De nombreux délégués ont fait état de leurs inquiétudes pour l’emploi. Laurent Hobel, de Coop Alsace, une coopérative de distribution créée en 1902, a déploré la disparition prochaine de l’entreprise, en situation de quasi-faillite, qui est passée de 4 200 salariés il y a trois ans à 953 salariés. Cyril Herbin (Coca-Cola Entreprises) a fait état de réorganisations continues depuis plusieurs années et de délocalisations vers des pays à bas coût. Deux plans de sauvegarde de l’emploi sont en cours, qui concernent plus de 200 salariés, alors que le groupe a réalisé 928 millions de dollars de résultats opérationnels en 2012. Pascal Le Cadre, de l’entreprise de découpe et abattage de porcs Jean Floch’ (Morbihan), a évoqué la situation chez Doux, leader européen de la volaille (Père Dodu), placé en redressement judiciaire. «Plus de 1.000 salariés sont sur la touche, a-t-il déploré, fustigeant une direction qui s’est nourrie sur la bête et a laissé mourir l’entreprise.» Jean-Michel Hardi (Marie Brizard) a évoqué un plan social en cours chez Moncigale (filiale vins de l’entreprise), avec 74 emplois sacrifiés. Joëlle Noldin (Carrefour de Sevran) a souligné l’extrême dégradation du marché de l’emploi en Seine-Saint-Denis, un département qui compte «40.000 laissés-pour-compte», surtout des jeunes. Elle s’est néanmoins félicitée d’un accord chez Carrefour qui prévoit le recrutement de 3.000 jeunes en France en 2013, avec un engagement d’embaucher 50% de ces recrues en CDI.

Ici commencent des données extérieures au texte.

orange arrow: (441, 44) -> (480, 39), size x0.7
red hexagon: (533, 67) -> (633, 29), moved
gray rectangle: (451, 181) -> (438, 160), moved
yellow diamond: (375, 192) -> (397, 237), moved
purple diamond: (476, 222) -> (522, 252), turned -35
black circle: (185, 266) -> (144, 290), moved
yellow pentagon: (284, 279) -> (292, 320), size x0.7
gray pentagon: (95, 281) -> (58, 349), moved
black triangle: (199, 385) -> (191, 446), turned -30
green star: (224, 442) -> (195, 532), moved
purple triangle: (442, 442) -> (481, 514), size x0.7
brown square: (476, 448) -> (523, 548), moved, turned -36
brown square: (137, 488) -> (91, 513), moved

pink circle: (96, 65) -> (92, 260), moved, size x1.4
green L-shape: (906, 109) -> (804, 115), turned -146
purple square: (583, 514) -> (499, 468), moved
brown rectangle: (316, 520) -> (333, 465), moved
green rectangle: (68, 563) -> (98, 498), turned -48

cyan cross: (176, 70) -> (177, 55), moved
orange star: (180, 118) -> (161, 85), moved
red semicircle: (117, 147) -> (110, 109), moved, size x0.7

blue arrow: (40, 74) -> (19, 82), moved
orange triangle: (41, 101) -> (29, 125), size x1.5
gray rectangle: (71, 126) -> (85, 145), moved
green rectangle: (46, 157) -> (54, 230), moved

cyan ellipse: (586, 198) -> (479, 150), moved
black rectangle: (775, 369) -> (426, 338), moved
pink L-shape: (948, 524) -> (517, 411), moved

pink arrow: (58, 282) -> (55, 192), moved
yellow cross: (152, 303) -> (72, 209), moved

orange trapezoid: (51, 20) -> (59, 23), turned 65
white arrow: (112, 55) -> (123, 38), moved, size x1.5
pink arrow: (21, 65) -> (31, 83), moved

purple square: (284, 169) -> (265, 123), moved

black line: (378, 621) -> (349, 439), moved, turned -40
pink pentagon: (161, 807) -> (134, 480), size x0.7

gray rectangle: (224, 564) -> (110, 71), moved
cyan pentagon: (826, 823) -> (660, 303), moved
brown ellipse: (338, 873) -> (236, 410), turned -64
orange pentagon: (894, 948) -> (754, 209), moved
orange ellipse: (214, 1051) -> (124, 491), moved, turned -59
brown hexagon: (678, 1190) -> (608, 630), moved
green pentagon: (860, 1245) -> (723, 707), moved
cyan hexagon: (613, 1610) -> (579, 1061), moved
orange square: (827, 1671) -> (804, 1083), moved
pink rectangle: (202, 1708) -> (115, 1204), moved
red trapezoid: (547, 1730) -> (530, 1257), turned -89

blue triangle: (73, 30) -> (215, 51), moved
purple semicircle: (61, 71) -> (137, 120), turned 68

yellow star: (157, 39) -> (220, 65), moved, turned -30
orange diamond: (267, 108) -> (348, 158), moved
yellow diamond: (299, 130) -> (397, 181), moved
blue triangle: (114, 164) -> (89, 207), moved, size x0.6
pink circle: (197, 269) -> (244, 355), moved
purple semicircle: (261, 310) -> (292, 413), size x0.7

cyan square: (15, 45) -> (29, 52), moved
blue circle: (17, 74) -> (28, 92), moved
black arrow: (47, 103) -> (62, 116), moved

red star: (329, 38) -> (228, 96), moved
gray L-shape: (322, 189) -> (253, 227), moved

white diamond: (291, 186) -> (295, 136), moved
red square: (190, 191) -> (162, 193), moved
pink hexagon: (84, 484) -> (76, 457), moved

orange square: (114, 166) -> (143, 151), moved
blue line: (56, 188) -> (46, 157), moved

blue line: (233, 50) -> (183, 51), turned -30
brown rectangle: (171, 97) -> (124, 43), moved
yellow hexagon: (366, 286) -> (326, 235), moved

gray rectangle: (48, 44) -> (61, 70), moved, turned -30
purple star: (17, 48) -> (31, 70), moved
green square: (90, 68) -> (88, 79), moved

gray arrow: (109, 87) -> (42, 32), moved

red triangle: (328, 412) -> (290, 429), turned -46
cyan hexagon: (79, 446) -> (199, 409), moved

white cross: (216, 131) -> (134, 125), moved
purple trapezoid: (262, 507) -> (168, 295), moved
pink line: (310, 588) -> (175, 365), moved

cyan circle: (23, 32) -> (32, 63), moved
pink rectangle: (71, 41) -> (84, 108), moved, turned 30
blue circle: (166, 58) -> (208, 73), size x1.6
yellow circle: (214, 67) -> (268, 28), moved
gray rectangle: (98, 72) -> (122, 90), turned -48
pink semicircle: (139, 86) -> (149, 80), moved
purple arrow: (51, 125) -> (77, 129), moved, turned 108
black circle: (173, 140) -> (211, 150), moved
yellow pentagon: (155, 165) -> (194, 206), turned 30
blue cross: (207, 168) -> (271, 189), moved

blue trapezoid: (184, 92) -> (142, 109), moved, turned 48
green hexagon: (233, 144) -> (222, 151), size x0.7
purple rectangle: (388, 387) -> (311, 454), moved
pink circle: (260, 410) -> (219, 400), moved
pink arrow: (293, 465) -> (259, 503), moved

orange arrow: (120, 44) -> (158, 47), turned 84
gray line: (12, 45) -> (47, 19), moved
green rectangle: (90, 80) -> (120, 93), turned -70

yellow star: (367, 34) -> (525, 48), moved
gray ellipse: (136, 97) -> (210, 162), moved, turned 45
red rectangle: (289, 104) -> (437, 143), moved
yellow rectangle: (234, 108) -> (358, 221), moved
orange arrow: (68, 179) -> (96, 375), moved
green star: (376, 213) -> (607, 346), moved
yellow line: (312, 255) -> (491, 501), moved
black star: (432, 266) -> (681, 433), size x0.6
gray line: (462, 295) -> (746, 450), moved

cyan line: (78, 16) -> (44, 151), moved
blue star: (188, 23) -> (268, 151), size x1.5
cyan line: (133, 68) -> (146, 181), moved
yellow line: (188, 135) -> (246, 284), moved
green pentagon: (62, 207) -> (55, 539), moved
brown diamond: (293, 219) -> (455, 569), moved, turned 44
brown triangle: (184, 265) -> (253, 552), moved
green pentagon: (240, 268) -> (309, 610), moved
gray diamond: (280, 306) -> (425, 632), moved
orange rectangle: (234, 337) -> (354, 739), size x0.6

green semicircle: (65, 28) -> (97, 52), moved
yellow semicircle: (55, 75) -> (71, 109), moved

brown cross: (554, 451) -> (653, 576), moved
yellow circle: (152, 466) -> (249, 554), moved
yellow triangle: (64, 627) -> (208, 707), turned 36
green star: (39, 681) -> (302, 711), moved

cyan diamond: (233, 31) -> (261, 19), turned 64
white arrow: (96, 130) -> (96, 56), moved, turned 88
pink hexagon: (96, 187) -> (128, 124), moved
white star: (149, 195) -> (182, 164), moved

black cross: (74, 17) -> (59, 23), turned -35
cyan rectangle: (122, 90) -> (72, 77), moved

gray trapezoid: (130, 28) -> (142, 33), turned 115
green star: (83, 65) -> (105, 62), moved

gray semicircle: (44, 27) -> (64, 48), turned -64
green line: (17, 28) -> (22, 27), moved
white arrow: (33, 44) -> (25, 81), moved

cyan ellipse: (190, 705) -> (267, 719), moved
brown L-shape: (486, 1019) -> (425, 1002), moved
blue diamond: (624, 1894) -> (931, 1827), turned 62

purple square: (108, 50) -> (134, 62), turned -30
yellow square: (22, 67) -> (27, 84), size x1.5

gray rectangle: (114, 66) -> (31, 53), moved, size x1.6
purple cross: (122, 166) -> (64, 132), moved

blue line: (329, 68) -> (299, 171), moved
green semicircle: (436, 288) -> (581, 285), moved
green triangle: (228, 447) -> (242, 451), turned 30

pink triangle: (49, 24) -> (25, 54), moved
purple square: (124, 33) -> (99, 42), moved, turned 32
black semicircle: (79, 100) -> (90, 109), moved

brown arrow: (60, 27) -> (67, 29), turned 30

La prévention et la réparation de la pénibilité au travail ont également fait l’objet d’interventions à la tribune. Pierre Agboloto, du groupe Compass (restauration collective), a insisté sur la nécessité d’anticiper les situations de mise en inaptitude, dans un secteur où les salariés sont soumis à des différences de température extrêmes (frigos et préparation des plats chauds). Dominique Douin a lui aussi évoqué les salariés qui sont victimes de pathologies lourdes dans le secteur de la transformation de la viande.
Beaucoup d’autres sujets ont été abordés, comme la syndicalisation ou encore l’égalité professionnelle. Martine Saint-Cricq, du magasin Carrefour Labège (Haute-Garonne), a rappelé que «les femmes subissent le plus les conséquences de la crise». La représentativité a aussi été sur le devant de la scène avec un colloque sur les institutions représentatives du personnel, le 23 avril, en guise de préambule au congrès.